• _Aim of the exercise_:
Out of the lines below, please list those that hold the string "fold".

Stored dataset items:
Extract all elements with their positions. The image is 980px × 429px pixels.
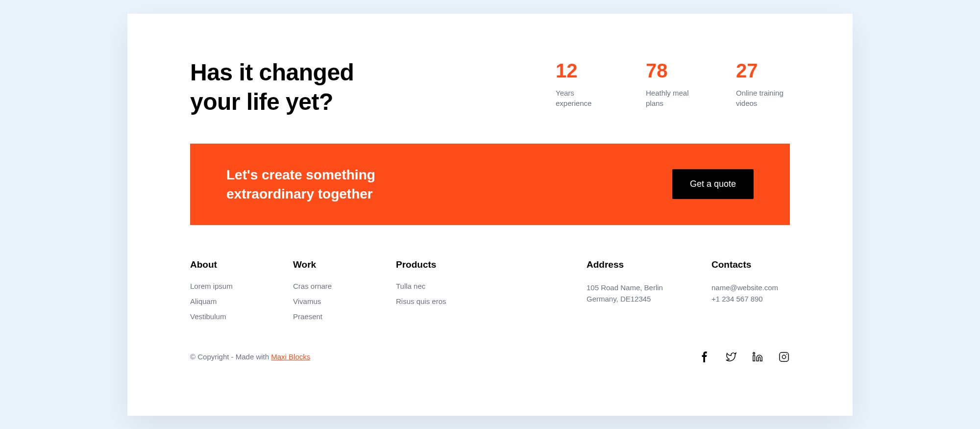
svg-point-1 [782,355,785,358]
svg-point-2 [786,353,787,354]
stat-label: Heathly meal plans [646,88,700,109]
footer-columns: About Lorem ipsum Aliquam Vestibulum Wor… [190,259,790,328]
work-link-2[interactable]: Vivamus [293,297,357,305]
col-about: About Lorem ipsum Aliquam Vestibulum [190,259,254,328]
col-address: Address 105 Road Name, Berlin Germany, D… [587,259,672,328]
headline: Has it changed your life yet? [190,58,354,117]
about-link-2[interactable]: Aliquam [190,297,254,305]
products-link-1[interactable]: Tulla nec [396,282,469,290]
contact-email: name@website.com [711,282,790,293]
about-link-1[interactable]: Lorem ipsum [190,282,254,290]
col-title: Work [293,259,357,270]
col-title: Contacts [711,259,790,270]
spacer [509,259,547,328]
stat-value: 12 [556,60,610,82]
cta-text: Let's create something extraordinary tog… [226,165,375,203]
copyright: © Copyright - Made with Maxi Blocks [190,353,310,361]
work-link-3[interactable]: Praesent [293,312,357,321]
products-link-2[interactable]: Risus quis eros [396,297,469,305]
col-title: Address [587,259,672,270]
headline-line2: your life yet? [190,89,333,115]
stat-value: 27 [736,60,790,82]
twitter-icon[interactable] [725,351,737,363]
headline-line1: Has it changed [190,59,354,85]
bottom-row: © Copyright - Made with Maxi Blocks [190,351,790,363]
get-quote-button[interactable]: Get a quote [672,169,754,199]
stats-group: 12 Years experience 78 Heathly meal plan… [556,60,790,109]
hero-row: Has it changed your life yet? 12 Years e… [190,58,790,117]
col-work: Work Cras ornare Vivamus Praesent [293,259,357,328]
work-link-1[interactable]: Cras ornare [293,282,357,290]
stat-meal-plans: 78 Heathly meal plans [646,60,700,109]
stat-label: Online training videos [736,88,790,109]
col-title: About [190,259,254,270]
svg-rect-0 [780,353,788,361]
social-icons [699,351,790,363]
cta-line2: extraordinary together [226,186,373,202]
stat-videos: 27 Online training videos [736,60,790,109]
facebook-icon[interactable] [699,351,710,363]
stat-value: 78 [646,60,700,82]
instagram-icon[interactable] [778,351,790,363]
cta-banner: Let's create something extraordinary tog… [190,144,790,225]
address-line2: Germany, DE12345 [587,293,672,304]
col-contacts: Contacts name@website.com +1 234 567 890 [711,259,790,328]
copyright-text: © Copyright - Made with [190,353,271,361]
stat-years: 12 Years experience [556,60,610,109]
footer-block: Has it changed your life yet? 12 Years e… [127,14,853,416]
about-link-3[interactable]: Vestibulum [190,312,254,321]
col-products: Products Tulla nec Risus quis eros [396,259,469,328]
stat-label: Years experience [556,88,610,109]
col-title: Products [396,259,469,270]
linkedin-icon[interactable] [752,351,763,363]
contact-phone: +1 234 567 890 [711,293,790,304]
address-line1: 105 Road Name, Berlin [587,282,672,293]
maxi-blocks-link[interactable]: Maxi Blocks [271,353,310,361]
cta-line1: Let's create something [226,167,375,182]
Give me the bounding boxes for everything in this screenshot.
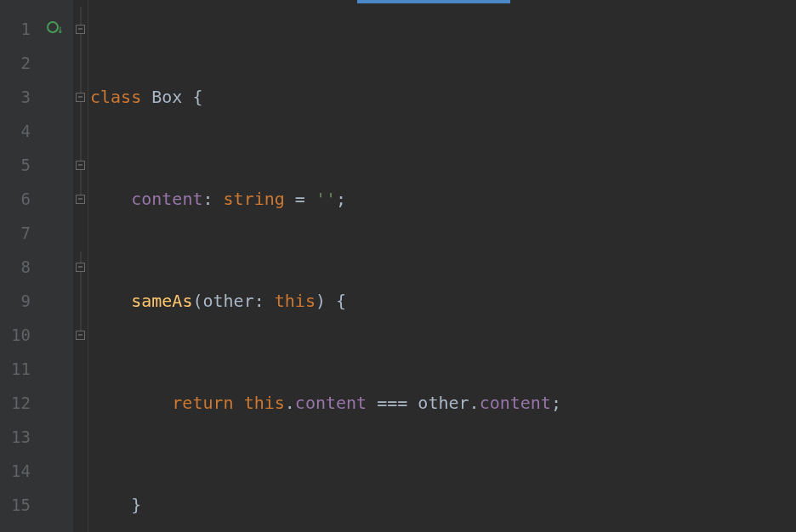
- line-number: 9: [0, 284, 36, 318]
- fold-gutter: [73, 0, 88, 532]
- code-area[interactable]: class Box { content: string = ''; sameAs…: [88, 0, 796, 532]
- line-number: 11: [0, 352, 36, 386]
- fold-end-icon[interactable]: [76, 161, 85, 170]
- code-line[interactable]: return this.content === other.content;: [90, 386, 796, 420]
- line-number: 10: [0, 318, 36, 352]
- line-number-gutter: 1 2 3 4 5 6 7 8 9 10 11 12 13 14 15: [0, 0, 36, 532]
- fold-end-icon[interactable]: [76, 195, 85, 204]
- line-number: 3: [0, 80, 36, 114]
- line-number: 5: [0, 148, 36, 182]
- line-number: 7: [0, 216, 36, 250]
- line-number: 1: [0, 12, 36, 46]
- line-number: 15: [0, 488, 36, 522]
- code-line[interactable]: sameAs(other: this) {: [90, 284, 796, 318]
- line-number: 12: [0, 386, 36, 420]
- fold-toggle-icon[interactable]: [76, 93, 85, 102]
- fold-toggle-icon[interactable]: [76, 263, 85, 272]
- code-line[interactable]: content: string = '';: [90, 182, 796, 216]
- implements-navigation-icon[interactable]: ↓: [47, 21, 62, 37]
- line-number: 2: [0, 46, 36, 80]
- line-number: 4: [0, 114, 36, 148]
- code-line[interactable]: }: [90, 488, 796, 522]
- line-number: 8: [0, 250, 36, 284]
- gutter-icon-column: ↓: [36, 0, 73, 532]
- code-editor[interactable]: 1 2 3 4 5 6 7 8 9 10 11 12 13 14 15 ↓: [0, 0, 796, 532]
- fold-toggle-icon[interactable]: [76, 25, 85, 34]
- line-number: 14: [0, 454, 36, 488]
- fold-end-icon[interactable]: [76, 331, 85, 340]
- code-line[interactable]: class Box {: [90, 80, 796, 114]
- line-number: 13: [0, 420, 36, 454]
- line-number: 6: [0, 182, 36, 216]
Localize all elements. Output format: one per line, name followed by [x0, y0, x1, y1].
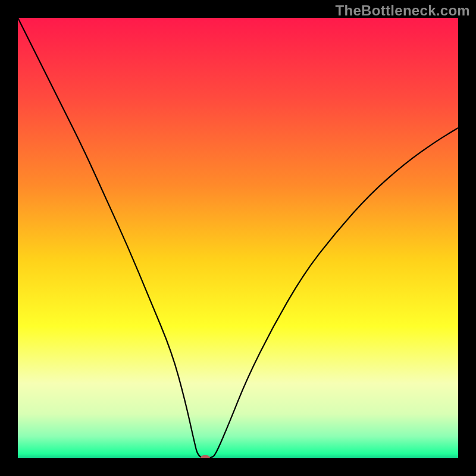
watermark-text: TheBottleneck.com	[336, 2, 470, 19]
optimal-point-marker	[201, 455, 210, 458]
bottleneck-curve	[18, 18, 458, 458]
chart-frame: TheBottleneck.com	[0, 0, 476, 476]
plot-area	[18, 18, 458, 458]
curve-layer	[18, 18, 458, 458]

* * *

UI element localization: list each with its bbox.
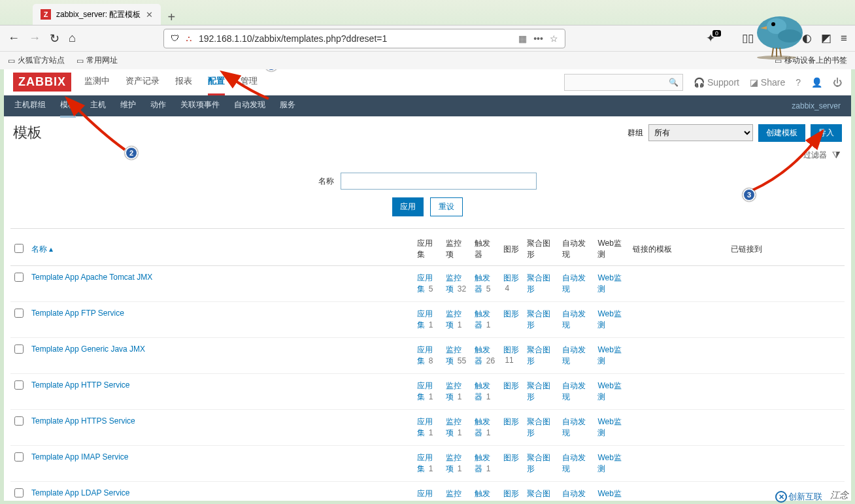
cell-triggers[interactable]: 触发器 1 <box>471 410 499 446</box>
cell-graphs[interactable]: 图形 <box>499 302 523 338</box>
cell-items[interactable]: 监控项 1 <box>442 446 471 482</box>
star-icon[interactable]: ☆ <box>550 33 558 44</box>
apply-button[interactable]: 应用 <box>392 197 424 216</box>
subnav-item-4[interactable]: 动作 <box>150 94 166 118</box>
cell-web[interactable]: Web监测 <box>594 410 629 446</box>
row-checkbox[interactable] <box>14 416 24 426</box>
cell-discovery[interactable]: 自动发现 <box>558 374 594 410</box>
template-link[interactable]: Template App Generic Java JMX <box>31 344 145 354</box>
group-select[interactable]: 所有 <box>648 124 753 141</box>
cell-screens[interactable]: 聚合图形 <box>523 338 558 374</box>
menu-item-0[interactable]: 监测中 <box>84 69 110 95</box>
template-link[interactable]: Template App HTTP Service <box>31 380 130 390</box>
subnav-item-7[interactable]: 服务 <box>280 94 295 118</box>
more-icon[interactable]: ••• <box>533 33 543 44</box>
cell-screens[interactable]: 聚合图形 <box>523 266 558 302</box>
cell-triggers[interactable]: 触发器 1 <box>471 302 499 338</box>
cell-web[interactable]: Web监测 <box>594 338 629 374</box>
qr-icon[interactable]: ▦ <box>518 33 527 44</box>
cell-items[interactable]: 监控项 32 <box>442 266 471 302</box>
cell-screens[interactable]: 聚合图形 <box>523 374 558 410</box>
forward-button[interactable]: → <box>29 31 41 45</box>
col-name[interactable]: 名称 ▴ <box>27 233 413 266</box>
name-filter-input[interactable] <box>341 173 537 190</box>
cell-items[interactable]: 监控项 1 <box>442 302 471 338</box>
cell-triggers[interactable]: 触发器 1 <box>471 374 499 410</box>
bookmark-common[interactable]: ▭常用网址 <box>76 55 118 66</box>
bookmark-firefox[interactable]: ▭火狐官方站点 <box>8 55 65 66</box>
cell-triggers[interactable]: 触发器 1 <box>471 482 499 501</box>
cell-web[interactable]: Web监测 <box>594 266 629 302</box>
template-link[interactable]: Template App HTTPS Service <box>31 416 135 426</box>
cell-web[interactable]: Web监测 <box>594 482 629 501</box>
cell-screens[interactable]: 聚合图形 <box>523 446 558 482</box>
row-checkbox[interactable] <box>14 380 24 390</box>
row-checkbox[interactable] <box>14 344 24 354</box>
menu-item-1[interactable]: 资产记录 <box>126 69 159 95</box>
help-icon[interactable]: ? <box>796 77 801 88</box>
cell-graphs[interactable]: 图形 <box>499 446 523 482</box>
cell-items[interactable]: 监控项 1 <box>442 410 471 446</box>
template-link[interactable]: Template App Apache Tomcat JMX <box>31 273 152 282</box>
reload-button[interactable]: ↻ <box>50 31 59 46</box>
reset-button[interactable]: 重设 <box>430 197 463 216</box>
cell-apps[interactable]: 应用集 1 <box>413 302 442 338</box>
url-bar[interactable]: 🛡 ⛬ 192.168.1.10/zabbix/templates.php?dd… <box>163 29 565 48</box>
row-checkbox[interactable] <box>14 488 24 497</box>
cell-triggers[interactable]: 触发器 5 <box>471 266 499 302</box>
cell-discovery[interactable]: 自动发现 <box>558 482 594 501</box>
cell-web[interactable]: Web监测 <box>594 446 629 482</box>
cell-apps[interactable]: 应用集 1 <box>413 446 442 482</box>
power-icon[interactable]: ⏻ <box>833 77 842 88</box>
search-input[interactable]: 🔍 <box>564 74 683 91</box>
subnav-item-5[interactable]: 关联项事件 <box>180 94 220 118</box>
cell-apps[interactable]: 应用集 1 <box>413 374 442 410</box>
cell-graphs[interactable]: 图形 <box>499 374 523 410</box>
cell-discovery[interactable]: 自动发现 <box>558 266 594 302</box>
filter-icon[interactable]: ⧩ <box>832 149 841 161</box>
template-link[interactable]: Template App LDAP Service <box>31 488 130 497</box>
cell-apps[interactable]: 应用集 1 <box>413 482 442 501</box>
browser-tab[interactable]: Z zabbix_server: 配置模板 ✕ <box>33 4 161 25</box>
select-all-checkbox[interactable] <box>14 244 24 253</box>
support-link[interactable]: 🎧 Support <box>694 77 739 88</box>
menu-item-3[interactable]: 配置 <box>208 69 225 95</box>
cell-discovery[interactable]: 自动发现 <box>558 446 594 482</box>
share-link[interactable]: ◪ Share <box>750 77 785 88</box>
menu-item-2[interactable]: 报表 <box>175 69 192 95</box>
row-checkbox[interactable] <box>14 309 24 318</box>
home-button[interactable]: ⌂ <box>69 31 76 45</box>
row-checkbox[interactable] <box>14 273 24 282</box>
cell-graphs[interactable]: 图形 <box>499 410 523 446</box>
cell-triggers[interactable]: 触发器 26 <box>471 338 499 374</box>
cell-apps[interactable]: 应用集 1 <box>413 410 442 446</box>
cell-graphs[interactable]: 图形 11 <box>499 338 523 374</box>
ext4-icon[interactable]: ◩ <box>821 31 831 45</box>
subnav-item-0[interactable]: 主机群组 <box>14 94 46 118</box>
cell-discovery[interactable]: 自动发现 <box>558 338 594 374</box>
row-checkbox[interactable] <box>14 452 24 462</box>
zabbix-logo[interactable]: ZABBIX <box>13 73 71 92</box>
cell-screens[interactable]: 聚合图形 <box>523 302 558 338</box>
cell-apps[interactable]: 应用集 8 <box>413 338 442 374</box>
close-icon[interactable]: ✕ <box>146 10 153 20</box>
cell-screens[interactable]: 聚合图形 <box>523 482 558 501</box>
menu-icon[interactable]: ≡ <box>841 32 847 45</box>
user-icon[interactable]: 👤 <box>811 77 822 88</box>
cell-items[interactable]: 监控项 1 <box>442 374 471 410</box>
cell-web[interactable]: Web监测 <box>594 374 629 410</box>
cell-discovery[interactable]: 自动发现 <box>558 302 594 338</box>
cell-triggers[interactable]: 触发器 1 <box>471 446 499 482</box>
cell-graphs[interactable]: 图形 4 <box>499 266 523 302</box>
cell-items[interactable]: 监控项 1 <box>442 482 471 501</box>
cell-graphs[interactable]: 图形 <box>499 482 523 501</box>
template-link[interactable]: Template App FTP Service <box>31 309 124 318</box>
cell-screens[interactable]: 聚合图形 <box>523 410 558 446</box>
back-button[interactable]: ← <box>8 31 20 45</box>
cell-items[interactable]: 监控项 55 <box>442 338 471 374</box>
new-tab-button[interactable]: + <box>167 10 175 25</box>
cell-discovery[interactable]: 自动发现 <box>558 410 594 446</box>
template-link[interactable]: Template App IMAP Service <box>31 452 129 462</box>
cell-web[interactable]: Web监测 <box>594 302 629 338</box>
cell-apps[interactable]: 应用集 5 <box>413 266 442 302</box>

• _Answer for this exercise_:
- fold-gutter: [73, 0, 88, 532]
- fold-end-icon[interactable]: [76, 161, 85, 170]
- fold-end-icon[interactable]: [76, 195, 85, 204]
- fold-toggle-icon[interactable]: [76, 93, 85, 102]
- fold-toggle-icon[interactable]: [76, 263, 85, 272]
- fold-toggle-icon[interactable]: [76, 25, 85, 34]
- fold-end-icon[interactable]: [76, 331, 85, 340]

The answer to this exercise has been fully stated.